* _Task requirements_: Restate word for word the line with "30省份亮出财政半年报" and all lines after it; please stop only at the end of the listing below.

* _Material for the task_:
════
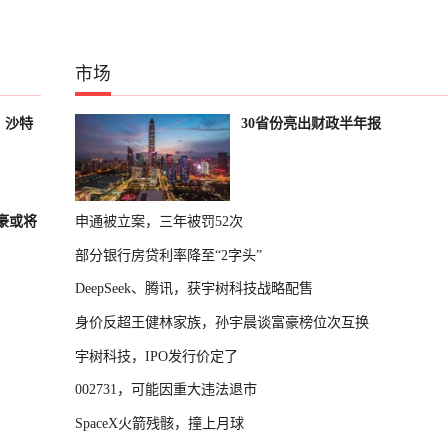
市场
，沙特
30省份亮出财政半年报
富豪或将
申通被立案，三年被罚52次
部分银行房贷利率降至“2字头”
DeepSeek、腾讯，获宇树科技战略配售
身价反超王健林家族，孙宇晨谈富豪榜位次互换
宇树科技，IPO发行价定了
002731，可能因重大违法退市
SpaceX火箭残骸，撞上月球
════
* _Written answer_:
30省份亮出财政半年报
富豪或将
申通被立案，三年被罚52次
部分银行房贷利率降至“2字头”
DeepSeek、腾讯，获宇树科技战略配售
身价反超王健林家族，孙宇晨谈富豪榜位次互换
宇树科技，IPO发行价定了
002731，可能因重大违法退市
SpaceX火箭残骸，撞上月球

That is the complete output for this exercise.